China unveiled a growth target of about 5.5 per cent, its lowest in three decades, as Beijing seeks to buttress its economy after a sharp loss of momentum last year and fallout from Russia’s invasion of Ukraine.
The latest target reflects expectations of lower growth compared with pre-pandemic rates as Beijing retains measures to constrain the spread of coronavirus, enforces its “common prosperity” policy, pushes to reduce inequality, boosts the Communist party’s control over business and contends with a debt-fuelled real estate crisis.
The new target, announced by Premier Li Keqiang as part of a work report at the opening of the National People’s Congress, China’s annual meeting of its rubber stamp parliament in Beijing, follows on from year-on-year growth of just 4 per cent in the fourth quarter of 2021.
Last year, China targeted gross domestic product growth of more than 6 per cent and recorded 8.1 per cent, owing to the weak performance in 2020 when much of the country was under lockdown for months during the pandemic.
The Chinese economy has outperformed much of Asia in recovering from the pandemic but Li’s announcement marked the first time since 1991 that the GDP target was set below 6 per cent.
China also committed to a fiscal deficit of 2.8 per cent of GDP, slightly down from a year earlier.
The world’s second-biggest economy bounced back from the early impact of the pandemic, supported by its industrial engine and strong exports.

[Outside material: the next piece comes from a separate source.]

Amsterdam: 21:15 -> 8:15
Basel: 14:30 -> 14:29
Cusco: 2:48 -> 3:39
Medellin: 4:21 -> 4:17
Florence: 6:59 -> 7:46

But it struggled to maintain that momentum through 2021. The property sector came under severe distress and consumer spending remained weak.

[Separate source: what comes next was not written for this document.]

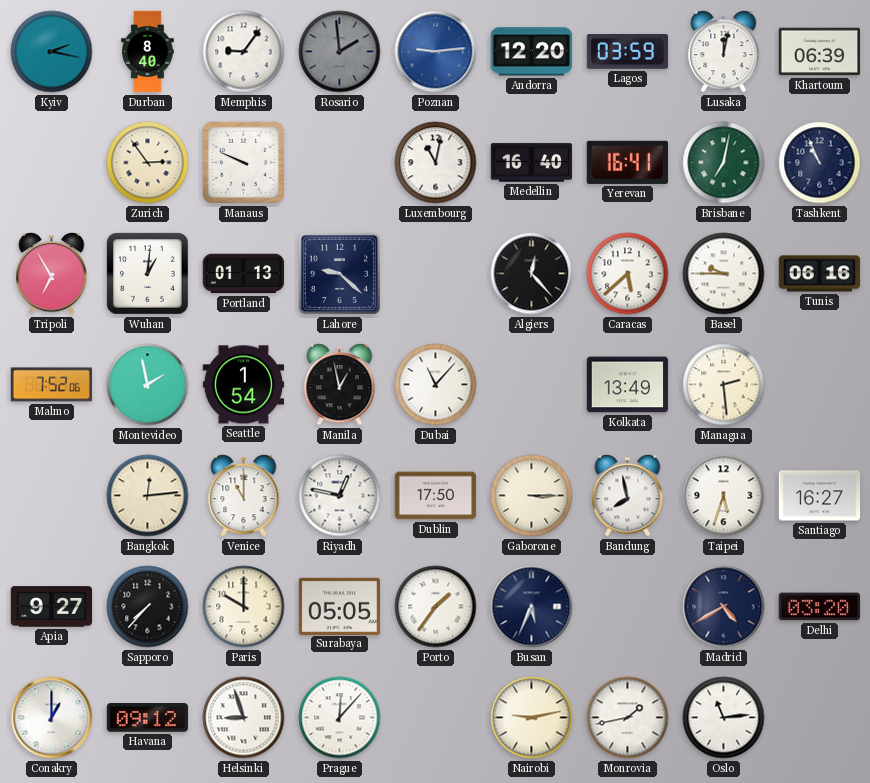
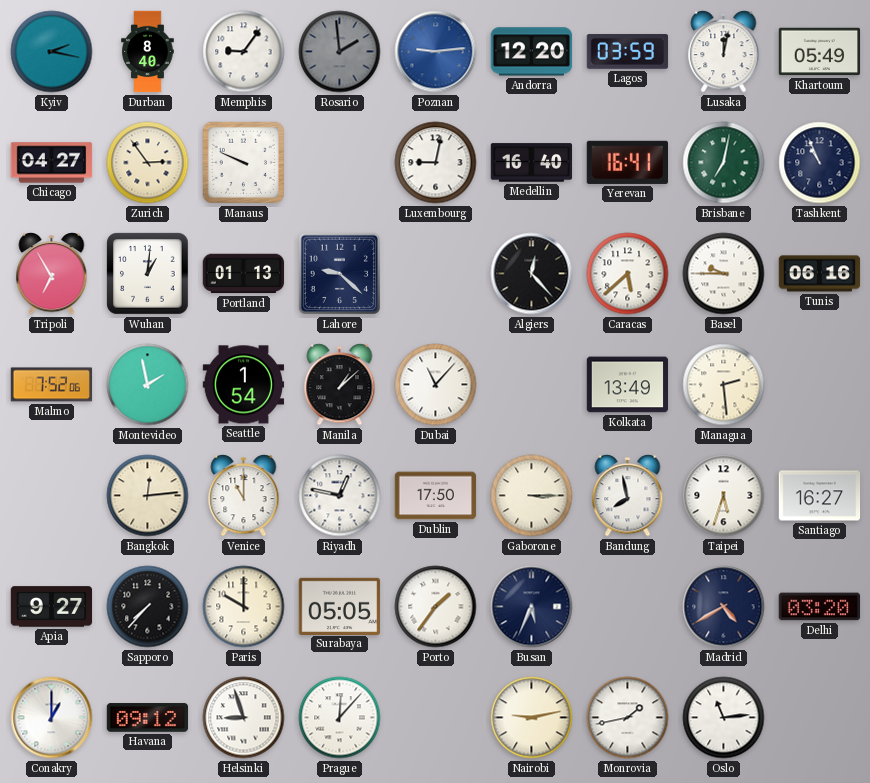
Khartoum: 06:39 -> 05:49
Chicago: none -> 04:27
Luxembourg: 11:02 -> 9:02
Manila: 12:58 -> 1:08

In January, the People’s Bank of China cut a crucial lending rate for the first time since early 2020, adding to other rate reductions that together signalled the emergence of easier monetary policy against the backdrop of weaker growth.
“Counter-cyclical policy can only do so much. What’s needed is more structural economic reform and a lower target will provide that breathing space,” said Ben Simpfendorfer, a partner at consultancy Oliver Wyman in Hong Kong.
Larry Hu, chief China economist at Macquarie, said in a report ahead of Saturday’s announcement that a “new easing cycle” was under way in China following regulatory tightening last year. He added that policymakers would “do whatever it takes” this year to achieve 5 per cent growth.
China’s property sector accounts for about a third of economic activity but construction fell last year as big developers, including Evergrande, defaulted. Analysts predicted a further easing of restrictions on local governments, including on home prices and mortgage lending ahead of Saturday’s meeting to manage the fallout.
China did not set a growth target in 2020 as its economy underwent a historic contraction in the early stages of the coronavirus pandemic. It grew 2.3 per cent over the full year, which was subsequently revised down to 2.2 per cent.